The comparison between them is the experiment. Random assignment makes the two groups equivalent in expectation, so any outcome difference is plausibly the effect of the change rather than the effect of which users happened to land where.

In most simple A/B tests the control is obvious - it’s whatever’s currently live. In bigger redesigns the question gets harder. Is the control the current site as-is, or the current site with minor cleanup that was going to ship anyway? Is the control the version users see now, or a tighter version that strips out known broken bits?
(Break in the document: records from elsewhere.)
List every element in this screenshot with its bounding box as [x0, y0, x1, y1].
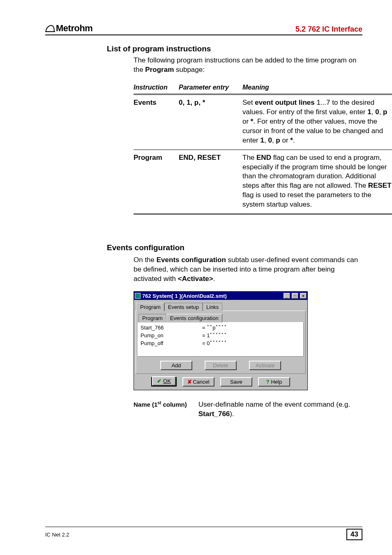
page-footer: IC Net 2.2 43 [45, 527, 362, 540]
activate-button[interactable]: Activate [249, 361, 281, 370]
dialog-button-row: ✔OK ✘Cancel Save ?Help [136, 377, 306, 387]
question-icon: ? [266, 379, 270, 385]
section-reference: 5.2 762 IC Interface [295, 25, 362, 34]
table-header-row: Instruction Parameter entry Meaning [134, 82, 392, 94]
brand-text: Metrohm [56, 23, 92, 34]
event-name: Pump_off [141, 340, 202, 348]
ok-label: OK [163, 378, 171, 384]
ok-button-wrap[interactable]: ✔OK [151, 377, 177, 387]
definition-term: Name (1st column) [134, 400, 187, 419]
subtab-program[interactable]: Program [138, 314, 166, 322]
tab-events-setup[interactable]: Events setup [164, 303, 203, 311]
definition-row: Name (1st column) User-definable name of… [134, 400, 362, 419]
tab-program[interactable]: Program [136, 303, 164, 311]
cell-instruction: Program [134, 150, 179, 214]
intro-text-b: subpage: [174, 66, 205, 74]
system-window: 762 System[ 1 ](Anion\Dual2.smt) _ □ × P… [134, 291, 308, 390]
window-title: 762 System[ 1 ](Anion\Dual2.smt) [142, 293, 282, 299]
definition-body: User-definable name of the event command… [198, 400, 362, 419]
cell-instruction: Events [134, 94, 179, 150]
delete-button[interactable]: Delete [205, 361, 237, 370]
instruction-table: Instruction Parameter entry Meaning Even… [134, 82, 392, 214]
list-item[interactable]: Pump_off = 0˟˟˟˟˟˟ [141, 340, 301, 348]
events-intro-paragraph: On the Events configuration subtab user-… [134, 256, 362, 284]
heading-events-config: Events configuration [107, 243, 362, 252]
cancel-label: Cancel [193, 379, 209, 385]
intro-paragraph: The following program instructions can b… [134, 56, 362, 75]
help-label: Help [271, 379, 282, 385]
x-icon: ✘ [187, 379, 192, 385]
cell-meaning: Set event output lines 1...7 to the desi… [242, 94, 392, 150]
intro-bold: Program [145, 66, 174, 74]
cell-param: 0, 1, p, * [179, 94, 242, 150]
cancel-button[interactable]: ✘Cancel [182, 377, 214, 387]
event-name: Pump_on [141, 332, 202, 340]
th-instruction: Instruction [134, 82, 179, 94]
outer-tabs: Program Events setup Links [136, 302, 306, 311]
maximize-button[interactable]: □ [292, 293, 298, 299]
table-row: Program END, RESET The END flag can be u… [134, 150, 392, 214]
close-button[interactable]: × [300, 293, 307, 299]
add-button[interactable]: Add [160, 361, 192, 370]
page-header: Metrohm 5.2 762 IC Interface [45, 23, 362, 35]
minimize-button[interactable]: _ [284, 293, 290, 299]
subtab-events-configuration[interactable]: Events configuration [166, 314, 222, 322]
heading-list-of-instructions: List of program instructions [107, 44, 362, 53]
help-button[interactable]: ?Help [258, 377, 290, 387]
th-parameter: Parameter entry [179, 82, 242, 94]
list-item[interactable]: Start_766 = ˟˟p˟˟˟˟ [141, 324, 301, 332]
app-icon [135, 293, 141, 299]
table-row: Events 0, 1, p, * Set event output lines… [134, 94, 392, 150]
outer-tab-panel: Program Events configuration Start_766 =… [136, 311, 306, 374]
events-list-panel[interactable]: Start_766 = ˟˟p˟˟˟˟ Pump_on = 1˟˟˟˟˟˟ Pu… [138, 322, 304, 357]
panel-button-row: Add Delete Activate [138, 361, 304, 370]
cell-param: END, RESET [179, 150, 242, 214]
check-icon: ✔ [157, 378, 161, 384]
event-name: Start_766 [141, 324, 202, 332]
metrohm-logo: Metrohm [45, 23, 92, 34]
titlebar[interactable]: 762 System[ 1 ](Anion\Dual2.smt) _ □ × [134, 292, 307, 300]
event-value: = 1˟˟˟˟˟˟ [202, 332, 227, 340]
save-button[interactable]: Save [220, 377, 252, 387]
tab-links[interactable]: Links [203, 303, 222, 311]
event-value: = ˟˟p˟˟˟˟ [202, 324, 227, 332]
inner-tabs: Program Events configuration [138, 313, 304, 322]
metrohm-logo-icon [45, 25, 55, 32]
footer-product: IC Net 2.2 [45, 532, 69, 538]
th-meaning: Meaning [242, 82, 392, 94]
cell-meaning: The END flag can be used to end a progra… [242, 150, 392, 214]
page-number: 43 [346, 529, 362, 540]
event-value: = 0˟˟˟˟˟˟ [202, 340, 227, 348]
list-item[interactable]: Pump_on = 1˟˟˟˟˟˟ [141, 332, 301, 340]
The principle is that control should represent the realistic counterfactual - what would have been live if the test hadn’t happened. Choosing an artificially weak control inflates the apparent lift. Choosing a “fairer” control that doesn’t actually represent the status quo distorts the strategic decision.

A/B/C/D tests use one control and multiple treatments. The maths is straightforward but the multiple testing problem kicks in. More variants compared against control means more chances for one to randomly cross threshold. Each additional treatment needs more sample to maintain the same false-positive rate.

A holdout is a special kind of control. The variant ships to 90% of traffic; 10% stays on control permanently for long-run measurement. The holdout’s purpose is different. It measures the long-tail effect of the change after launch, not whether the change wins in a fixed-horizon test. See holdout groups.

  • Treating the launched winner as the new “control” for the next test without considering whether the change was actually durable. The winner from a noisy underpowered test isn’t a stable baseline.
  • Not documenting what control was at the time the test ran. Three months later when you want to reanalyse, “current site” doesn’t tell you what was actually live.
  • Assuming control performance is stable. Seasonality, ad-mix changes, and other tests running on related surfaces all move control. Comparisons against historical control data are usually wrong.
  • Using a control that no real user ever sees. Some teams test against a stripped-down “clean baseline” instead of the live site. The result doesn’t generalise to launch.